PROBLEM REQUIREMENTS:
Retype all of the data word for word, without pictures.

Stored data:
::::::
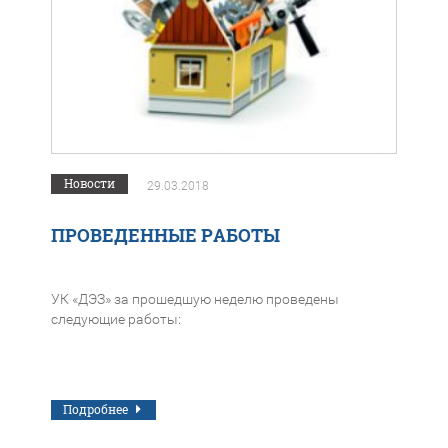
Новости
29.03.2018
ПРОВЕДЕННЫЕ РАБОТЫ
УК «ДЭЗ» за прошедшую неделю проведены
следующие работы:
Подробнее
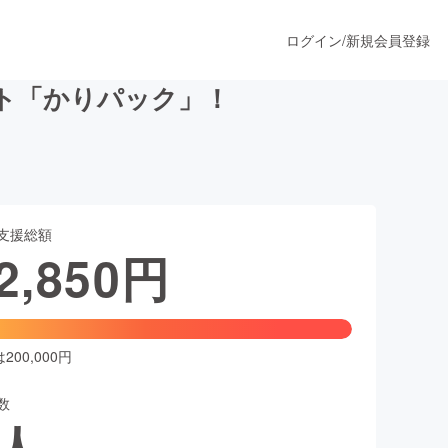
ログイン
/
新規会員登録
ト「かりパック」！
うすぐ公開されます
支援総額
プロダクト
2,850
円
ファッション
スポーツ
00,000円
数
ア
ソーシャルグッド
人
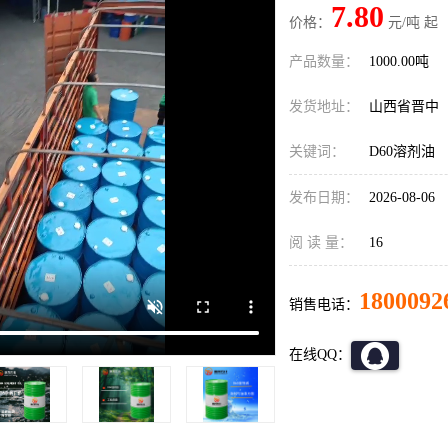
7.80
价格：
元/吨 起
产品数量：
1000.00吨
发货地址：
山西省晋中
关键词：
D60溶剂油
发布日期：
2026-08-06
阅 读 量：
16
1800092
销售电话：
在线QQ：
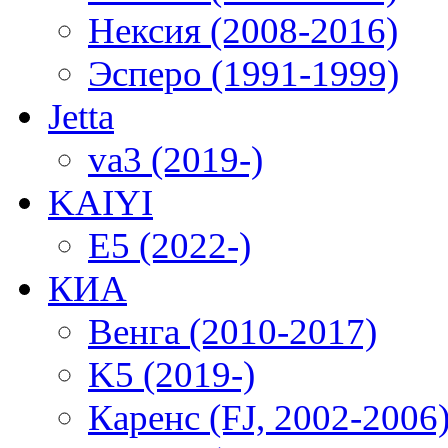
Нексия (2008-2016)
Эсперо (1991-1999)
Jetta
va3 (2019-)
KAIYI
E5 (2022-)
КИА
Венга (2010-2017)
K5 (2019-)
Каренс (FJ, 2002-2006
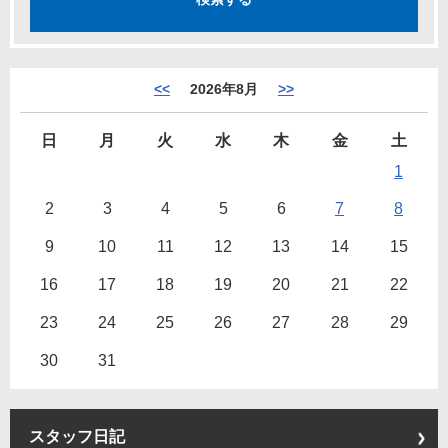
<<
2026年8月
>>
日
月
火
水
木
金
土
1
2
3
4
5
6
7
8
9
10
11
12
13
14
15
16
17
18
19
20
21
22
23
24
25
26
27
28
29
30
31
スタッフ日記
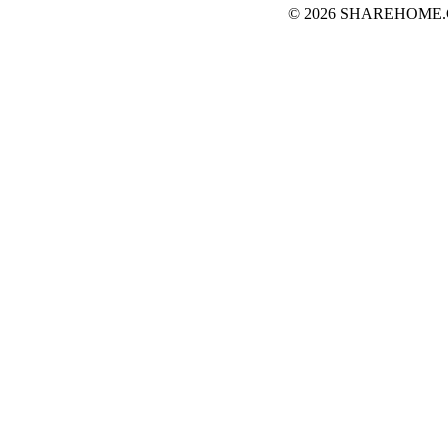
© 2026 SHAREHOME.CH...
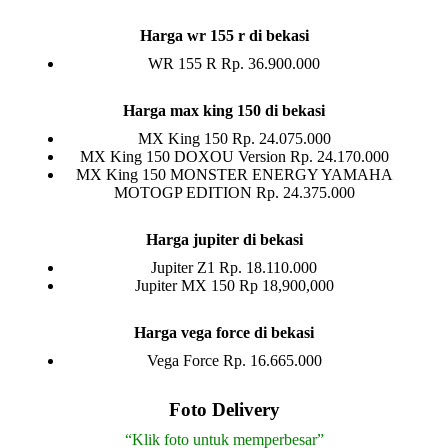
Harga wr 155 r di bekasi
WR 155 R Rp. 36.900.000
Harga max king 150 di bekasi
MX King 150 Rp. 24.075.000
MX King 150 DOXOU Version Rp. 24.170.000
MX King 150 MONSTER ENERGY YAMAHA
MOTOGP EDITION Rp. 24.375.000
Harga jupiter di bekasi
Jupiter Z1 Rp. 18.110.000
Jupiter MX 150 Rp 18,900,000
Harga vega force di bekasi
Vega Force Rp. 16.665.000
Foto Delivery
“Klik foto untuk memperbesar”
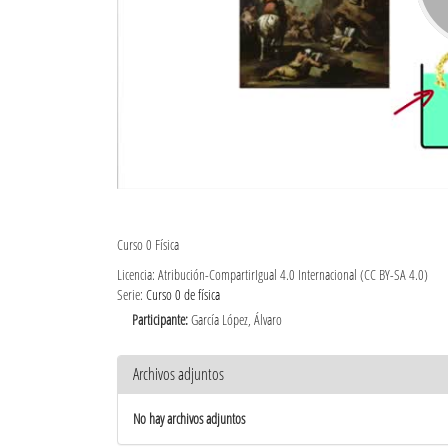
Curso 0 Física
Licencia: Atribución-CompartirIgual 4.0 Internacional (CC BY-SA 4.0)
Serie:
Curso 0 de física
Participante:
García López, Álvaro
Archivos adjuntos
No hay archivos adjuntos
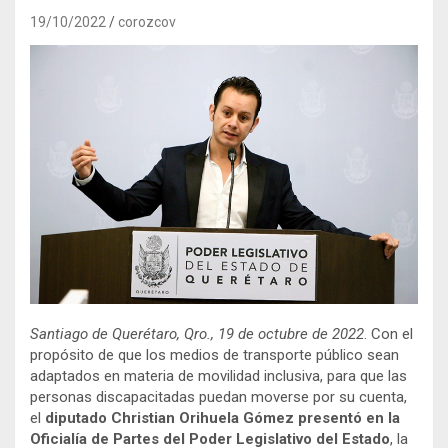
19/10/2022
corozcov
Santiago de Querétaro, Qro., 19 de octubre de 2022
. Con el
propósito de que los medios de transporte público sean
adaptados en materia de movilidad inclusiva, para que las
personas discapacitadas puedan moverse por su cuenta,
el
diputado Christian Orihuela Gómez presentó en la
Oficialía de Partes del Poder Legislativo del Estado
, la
::::::
RESULT FOR THIS TASK:
Новости
29.03.2018
ПРОВЕДЕННЫЕ РАБОТЫ
УК «ДЭЗ» за прошедшую неделю проведены
следующие работы:
Подробнее
ログイン
/
新規会員登録
ト「かりパック」！
うすぐ公開されます
支援総額
プロダクト
2,850
円
ファッション
スポーツ
00,000円
数
ア
ソーシャルグッド
人
7.80
价格：
元/吨 起
产品数量：
1000.00吨
发货地址：
山西省晋中
关键词：
D60溶剂油
发布日期：
2026-08-06
阅 读 量：
16
1800092
销售电话：
在线QQ：
Нексия (2008-2016)
Эсперо (1991-1999)
Jetta
va3 (2019-)
KAIYI
E5 (2022-)
КИА
Венга (2010-2017)
K5 (2019-)
Каренс (FJ, 2002-2006
<<
2026年8月
>>
日
月
火
水
木
金
土
1
2
3
4
5
6
7
8
9
10
11
12
13
14
15
16
17
18
19
20
21
22
23
24
25
26
27
28
29
30
31
スタッフ日記
© 2026 SHAREHOME.CH...
Harga wr 155 r di bekasi
WR 155 R Rp. 36.900.000
Harga max king 150 di bekasi
MX King 150 Rp. 24.075.000
MX King 150 DOXOU Version Rp. 24.170.000
MX King 150 MONSTER ENERGY YAMAHA
MOTOGP EDITION Rp. 24.375.000
Harga jupiter di bekasi
Jupiter Z1 Rp. 18.110.000
Jupiter MX 150 Rp 18,900,000
Harga vega force di bekasi
Vega Force Rp. 16.665.000
Foto Delivery
“Klik foto untuk memperbesar”
Curso 0 Física
Licencia: Atribución-CompartirIgual 4.0 Internacional (CC BY-SA 4.0)
Serie:
Curso 0 de física
Participante:
García López, Álvaro
Archivos adjuntos
No hay archivos adjuntos
19/10/2022
corozcov
Santiago de Querétaro, Qro., 19 de octubre de 2022
. Con el
propósito de que los medios de transporte público sean
adaptados en materia de movilidad inclusiva, para que las
personas discapacitadas puedan moverse por su cuenta,
el
diputado Christian Orihuela Gómez presentó en la
Oficialía de Partes del Poder Legislativo del Estado
, la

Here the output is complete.